Free-Market NGOs

I got this one from the Globalisation Institute’s blog:

Hilary Benn, the UK’s International Development Secretary, used a speech yesterday evening to attack the anti-capitalism embedded in some of the left-wing NGOs. He said:

The Make Poverty History and other campaigns last year focused on more and better aid, debt relief and international obstacles to trade – on education, on HIV/AIDS – all absolutely critical and where we have made considerable progress.

But I do feel that many of these campaigns say little explicitly about the creation of more and better jobs for poor people. I think there is little real debate about growth.

Amongst some there is even hostility to the idea of international integration into the global economy. Some argue that globalisation is a race to the bottom. And amongst others there is a mistrust of the private sector.

In calling for greater attention to be paid to free market development to lift people out of poverty, Hilary Benn makes a number of very important points in addition to the ones noted above; none, however, more important than his emphasis on institutions and effective government.
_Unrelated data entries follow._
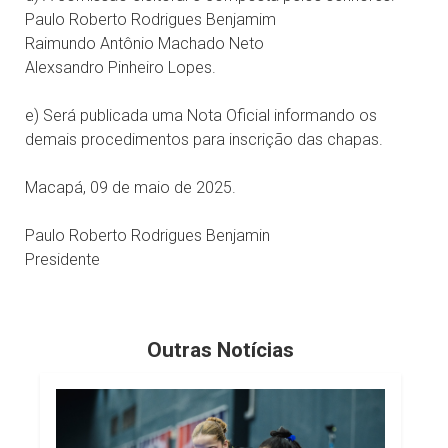
Paulo Roberto Rodrigues Benjamim
Raimundo Antônio Machado Neto
Alexsandro Pinheiro Lopes.
e) Será publicada uma Nota Oficial informando os
demais procedimentos para inscrição das chapas.
Macapá, 09 de maio de 2025.
Paulo Roberto Rodrigues Benjamin
Presidente
Outras Notícias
Perhaps more important than anything else, is the ability of governments to promote development – to prioritise wealth and economic growth and job creation.

Unless you have a capable and effective state it is impossible to make progress in the areas I described earlier. Strong institutions matter more than anything else in explaining the difference in growth performance between different countries.

It’s necessary for making markets work properly, for regulating markets. For example the interests of consumers and workers need to be protected along side the legitimate interests of producers.

CIPE has long recognized the important role that good government [and good governance] plays in development.  One of the myths of development is that economic growth will take place when government gets out of the way.  There is also a view out there that government needs to micromanage and control the economic process to make sure that it is “fair.”  Experience suggests that neither is true.  As Nobel Prize winning economist Douglass North argued, the proper role of government is to set up “the rules of the game” and, most importantly, enforce those rules in a fair and consistent manner.  For more, see CIPE’s democratic governance policy paper.

And I join the call for more organizations that promote free market development.  I am a firm believer that free markets do work and they are, ultimately, the solution to poverty.